Records for the exercise –
- - - - - - -
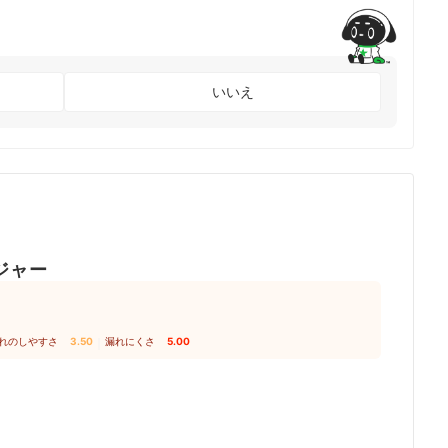
いいえ
ジャー
れのしやすさ
3.50
｜
漏れにくさ
5.00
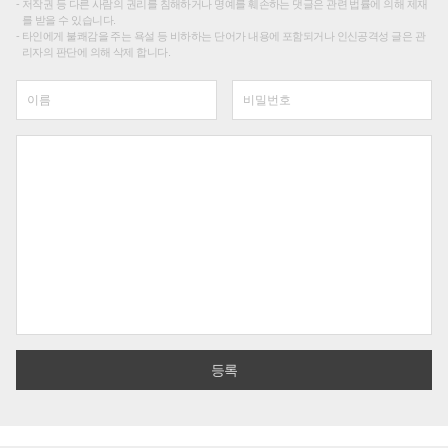
저작권 등 다른 사람의 권리를 침해하거나 명예를 훼손하는 댓글은 관련 법률에 의해 제재
를 받을 수 있습니다.
타인에게 불쾌감을 주는 욕설 등 비하하는 단어가 내용에 포함되거나 인신공격성 글은 관
리자의 판단에 의해 삭제 합니다.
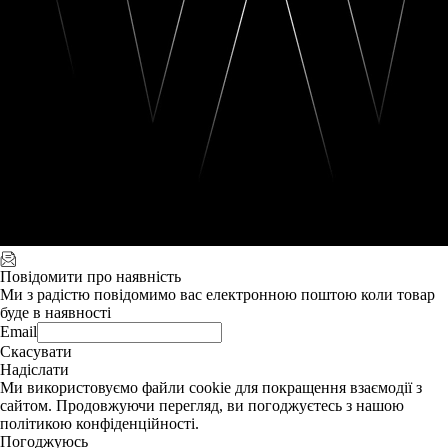
Повідомити про наявність
Ми з радістю повідомимо вас електронною поштою коли товар
буде в наявності
Email
Скасувати
Надіслати
Ми використовуємо файли cookie для покращення взаємодії з
сайтом. Продовжуючи перегляд, ви погоджуєтесь з нашою
політикою конфіденційності.
Погоджуюсь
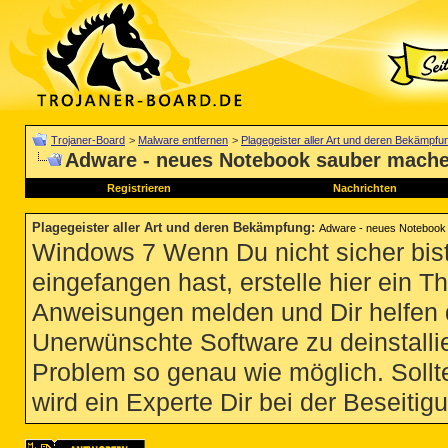
Trojaner-Board
>
Malware entfernen
>
Plagegeister aller Art und deren Bekämpfu
Adware - neues Notebook sauber mach
Registrieren
Nachrichten
Plagegeister aller Art und deren Bekämpfung
:
Adware - neues Notebook
Windows 7 Wenn Du nicht sicher bist
eingefangen hast, erstelle hier ein T
Anweisungen melden und Dir helfen 
Unerwünschte Software zu deinstallie
Problem so genau wie möglich. Sollte
wird ein Experte Dir bei der Beseitigu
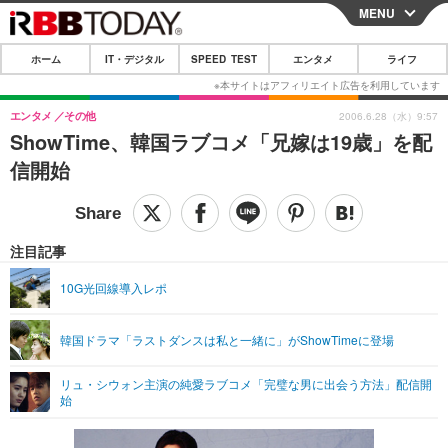
MENU
CLOSE
ホーム
IT・デジタル
SPEED TEST
エンタメ
ライフ
ホーム
IT・デジタル
エンタメ
その他
2006.6.28（水）9:57
ShowTime、韓国ラブコメ「兄嫁は19歳」を配
IT・デジタルTOP
スマートフォン
SPEED TEST
信開始
ネタ
ガジェット・ツール
エンタメ
ショッピング
その他
エンタメTOP
映画・ドラマ
ライフ
注目記事
韓流・K-POP
韓国・芸能
ライフTOP
グルメ
リリース一覧
10G光回線導入レポ
音楽
スポーツ
ペット
ショッピング
プッシュ通知の停止方法
韓国ドラマ「ラストダンスは私と一緒に」がShowTimeに登場
グラビア
ブログ
その他
リュ・シウォン主演の純愛ラブコメ「完璧な男に出会う方法」配信開
ショッピング
その他
始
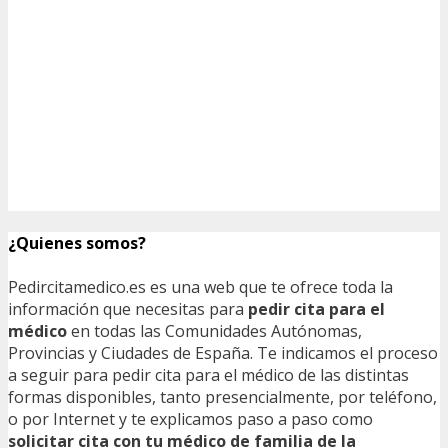
¿Quienes somos?
Pedircitamedico.es es una web que te ofrece toda la
información que necesitas para
pedir cita para el
médico
en todas las Comunidades Autónomas,
Provincias y Ciudades de España. Te indicamos el proceso
a seguir para pedir cita para el médico de las distintas
formas disponibles, tanto presencialmente, por teléfono,
o por Internet y te explicamos paso a paso como
solicitar cita con tu médico de familia de la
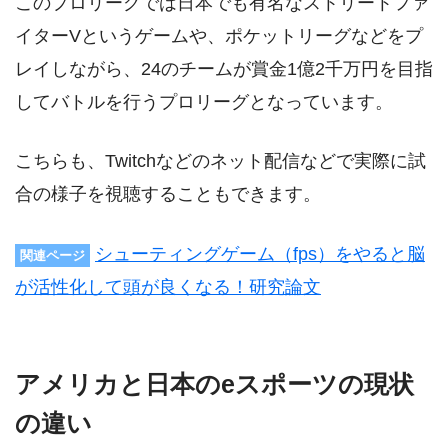
このプロリーグでは日本でも有名なストリートファ
イターVというゲームや、ポケットリーグなどをプ
レイしながら、24のチームが賞金1億2千万円を目指
してバトルを行うプロリーグとなっています。
こちらも、Twitchなどのネット配信などで実際に試
合の様子を視聴することもできます。
シューティングゲーム（fps）をやると脳
関連ページ
が活性化して頭が良くなる！研究論文
アメリカと日本のeスポーツの現状
の違い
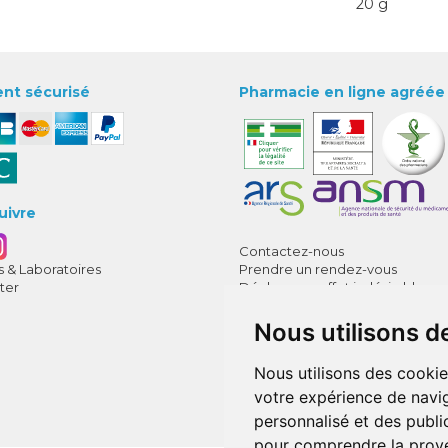
20 g
nt sécurisé
Pharmacie en ligne agréée
uivre
Contactez-nous
 & Laboratoires
Prendre un rendez-vous
ter
Déclarer un effet indésirable
CGV
Mentions légales
Nous utilisons d
Données personnelles
Cookies
Nous utilisons des cookie
Mes préférences Cookies
votre expérience de navig
Annuaire des pharmacies
personnalisé et des public
pour comprendre la prove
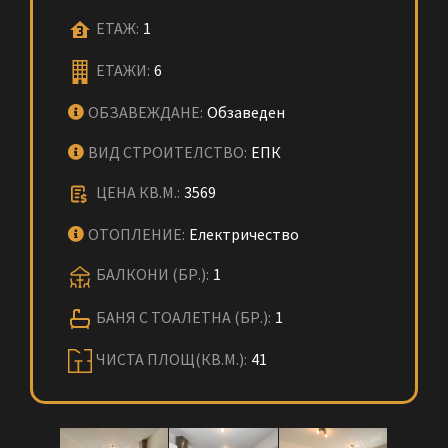
ЕТАЖ:
1
ЕТАЖИ:
6
ОБЗАВЕЖДАНЕ:
Обзаведен
ВИД СТРОИТЕЛСТВО:
ЕПК
ЦЕНА КВ.М.:
3569
ОТОПЛЕНИЕ:
Електричество
БАЛКОНИ (БР.):
1
БАНЯ С ТОАЛЕТНА (БР.):
1
ЧИСТА ПЛОЩ(КВ.М.):
41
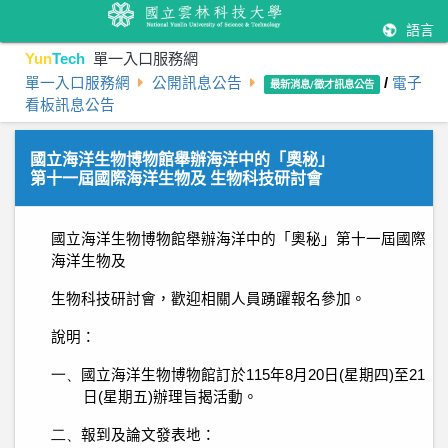
語言
Yun
Tech
單一入口服務網
單一入口服務網
公開訊息公告
/
電子
最新消息/徵才訊息公告
看板訊息公告
國立海洋生物博物館舉辦海洋中的「奧秘」
第十一屆國際海洋生物及 生物科技研討會
國立海洋生物博物館舉辦海洋中的「奧秘」第十一屆國際
海洋生物及
生物科技研討會，歡迎相關人員踴躍報名參加。
說明
：
一、
國立海洋生物博物館訂於
115
年
8
月
20
日
(
星期四
)
至
21
日
(
星期五
)
辦理旨揭活動。
二、
報到及論文發表地：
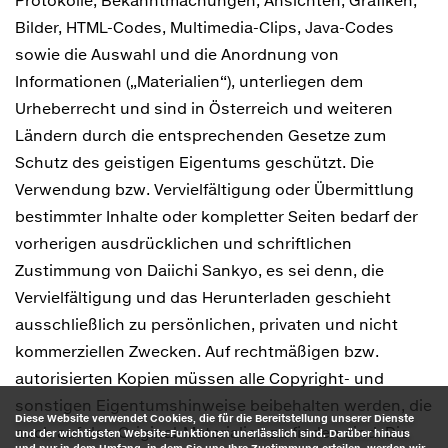
Protokolle, Bekanntmachungen, Ansichten, Grafiken,
Bilder, HTML-Codes, Multimedia-Clips, Java-Codes
sowie die Auswahl und die Anordnung von
Informationen („Materialien“), unterliegen dem
Urheberrecht und sind in Österreich und weiteren
Ländern durch die entsprechenden Gesetze zum
Schutz des geistigen Eigentums geschützt. Die
Verwendung bzw. Vervielfältigung oder Übermittlung
bestimmter Inhalte oder kompletter Seiten bedarf der
vorherigen ausdrücklichen und schriftlichen
Zustimmung von Daiichi Sankyo, es sei denn, die
Vervielfältigung und das Herunterladen geschieht
ausschließlich zu persönlichen, privaten und nicht
kommerziellen Zwecken. Auf rechtmäßigen bzw.
autorisierten Kopien müssen alle Copyright- und
sonstigen Eigentumshinweise beibehalten werden, die
Diese Website verwendet Cookies, die für die Bereitstellung unserer Dienste
auch auf den Original-Materialien zu finden sind. Die
und der wichtigsten Website-Funktionen unerlässlich sind. Darüber hinaus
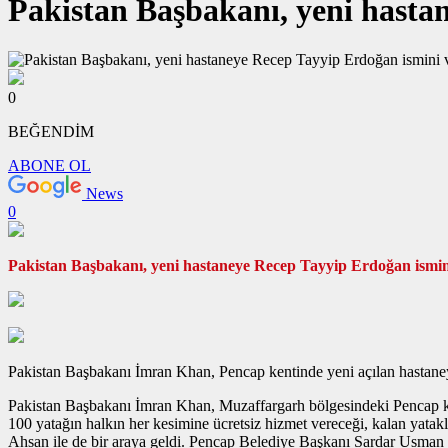
Pakistan Başbakanı, yeni hasta
0
BEĞENDİM
ABONE OL
News
0
Pakistan Başbakanı, yeni hastaneye Recep Tayyip Erdoğan ismin
Pakistan Başbakanı İmran Khan, Pencap kentinde yeni açılan hastane
Pakistan Başbakanı İmran Khan, Muzaffargarh bölgesindeki Pencap kent
100 yatağın halkın her kesimine ücretsiz hizmet vereceği, kalan ya
Ahsan ile de bir araya geldi. Pencap Belediye Başkanı Sardar Usman B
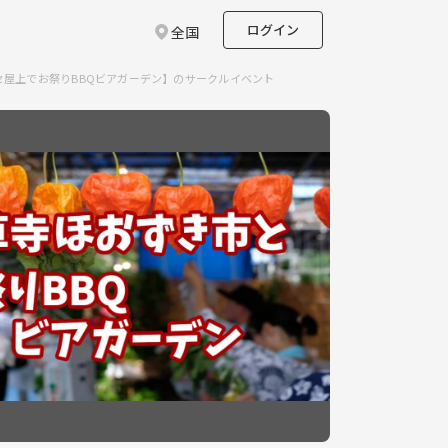
ログイン
全国
セ屋上でお祭りBBQビアガーデン】のサークルイベント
- - - - - - -
Task to complete – All of the material above should be output exactly, with the pictures left behind.

Answer box –
いいえ
ジャー
れのしやすさ
3.50
｜
漏れにくさ
5.00
저작권 등 다른 사람의 권리를 침해하거나 명예를 훼손하는 댓글은 관련 법률에 의해 제재
를 받을 수 있습니다.
타인에게 불쾌감을 주는 욕설 등 비하하는 단어가 내용에 포함되거나 인신공격성 글은 관
리자의 판단에 의해 삭제 합니다.
Повідомити про наявність
Ми з радістю повідомимо вас електронною поштою коли товар
буде в наявності
Email
Скасувати
Надіслати
Ми використовуємо файли cookie для покращення взаємодії з
сайтом. Продовжуючи перегляд, ви погоджуєтесь з нашою
політикою конфіденційності.
Погоджуюсь
Trojaner-Board
>
Malware entfernen
>
Plagegeister aller Art und deren Bekämpfu
Adware - neues Notebook sauber mach
Registrieren
Nachrichten
Plagegeister aller Art und deren Bekämpfung
:
Adware - neues Notebook
Windows 7 Wenn Du nicht sicher bist
eingefangen hast, erstelle hier ein T
Anweisungen melden und Dir helfen 
Unerwünschte Software zu deinstallie
Problem so genau wie möglich. Sollte
wird ein Experte Dir bei der Beseitigu
MENU
CLOSE
ホーム
IT・デジタル
SPEED TEST
エンタメ
ライフ
ホーム
IT・デジタル
エンタメ
その他
2006.6.28（水）9:57
ShowTime、韓国ラブコメ「兄嫁は19歳」を配
IT・デジタルTOP
スマートフォン
SPEED TEST
信開始
ネタ
ガジェット・ツール
エンタメ
ショッピング
その他
エンタメTOP
映画・ドラマ
ライフ
注目記事
韓流・K-POP
韓国・芸能
ライフTOP
グルメ
リリース一覧
10G光回線導入レポ
音楽
スポーツ
ペット
ショッピング
プッシュ通知の停止方法
韓国ドラマ「ラストダンスは私と一緒に」がShowTimeに登場
グラビア
ブログ
その他
リュ・シウォン主演の純愛ラブコメ「完璧な男に出会う方法」配信開
ショッピング
その他
始
¿Quienes somos?
Pedircitamedico.es es una web que te ofrece toda la
información que necesitas para
pedir cita para el
médico
en todas las Comunidades Autónomas,
Provincias y Ciudades de España. Te indicamos el proceso
a seguir para pedir cita para el médico de las distintas
formas disponibles, tanto presencialmente, por teléfono,
o por Internet y te explicamos paso a paso como
solicitar cita con tu médico de familia de la
このプロリーグでは日本でも有名なストリートファ
イターVというゲームや、ポケットリーグなどをプ
レイしながら、24のチームが賞金1億2千万円を目指
してバトルを行うプロリーグとなっています。
こちらも、Twitchなどのネット配信などで実際に試
合の様子を視聴することもできます。
シューティングゲーム（fps）をやると脳
関連ページ
が活性化して頭が良くなる！研究論文
アメリカと日本のeスポーツの現状
の違い
20 g
nt sécurisé
Pharmacie en ligne agréée
uivre
Contactez-nous
 & Laboratoires
Prendre un rendez-vous
ter
Déclarer un effet indésirable
CGV
Mentions légales
Nous utilisons d
Données personnelles
Cookies
Nous utilisons des cookie
Mes préférences Cookies
votre expérience de navig
Annuaire des pharmacies
personnalisé et des public
pour comprendre la prove
ЕТАЖ:
1
ЕТАЖИ:
6
ОБЗАВЕЖДАНЕ:
Обзаведен
ВИД СТРОИТЕЛСТВО:
ЕПК
ЦЕНА КВ.М.:
3569
ОТОПЛЕНИЕ:
Електричество
БАЛКОНИ (БР.):
1
БАНЯ С ТОАЛЕТНА (БР.):
1
ЧИСТА ПЛОЩ(КВ.М.):
41
語言
Yun
Tech
單一入口服務網
單一入口服務網
公開訊息公告
/
電子
最新消息/徵才訊息公告
看板訊息公告
國立海洋生物博物館舉辦海洋中的「奧秘」
第十一屆國際海洋生物及 生物科技研討會
國立海洋生物博物館舉辦海洋中的「奧秘」第十一屆國際
海洋生物及
生物科技研討會，歡迎相關人員踴躍報名參加。
說明
：
一、
國立海洋生物博物館訂於
115
年
8
月
20
日
(
星期四
)
至
21
日
(
星期五
)
辦理旨揭活動。
二、
報到及論文發表地：
Protokolle, Bekanntmachungen, Ansichten, Grafiken,
Bilder, HTML-Codes, Multimedia-Clips, Java-Codes
sowie die Auswahl und die Anordnung von
Informationen („Materialien“), unterliegen dem
Urheberrecht und sind in Österreich und weiteren
Ländern durch die entsprechenden Gesetze zum
Schutz des geistigen Eigentums geschützt. Die
Verwendung bzw. Vervielfältigung oder Übermittlung
bestimmter Inhalte oder kompletter Seiten bedarf der
vorherigen ausdrücklichen und schriftlichen
Zustimmung von Daiichi Sankyo, es sei denn, die
Vervielfältigung und das Herunterladen geschieht
ausschließlich zu persönlichen, privaten und nicht
kommerziellen Zwecken. Auf rechtmäßigen bzw.
autorisierten Kopien müssen alle Copyright- und
sonstigen Eigentumshinweise beibehalten werden, die
Diese Website verwendet Cookies, die für die Bereitstellung unserer Dienste
auch auf den Original-Materialien zu finden sind. Die
und der wichtigsten Website-Funktionen unerlässlich sind. Darüber hinaus
Pakistan Başbakanı, yeni hasta
0
BEĞENDİM
ABONE OL
News
0
Pakistan Başbakanı, yeni hastaneye Recep Tayyip Erdoğan ismin
Pakistan Başbakanı İmran Khan, Pencap kentinde yeni açılan hastane
Pakistan Başbakanı İmran Khan, Muzaffargarh bölgesindeki Pencap kent
100 yatağın halkın her kesimine ücretsiz hizmet vereceği, kalan ya
Ahsan ile de bir araya geldi. Pencap Belediye Başkanı Sardar Usman B
ログイン
全国
セ屋上でお祭りBBQビアガーデン】のサークルイベント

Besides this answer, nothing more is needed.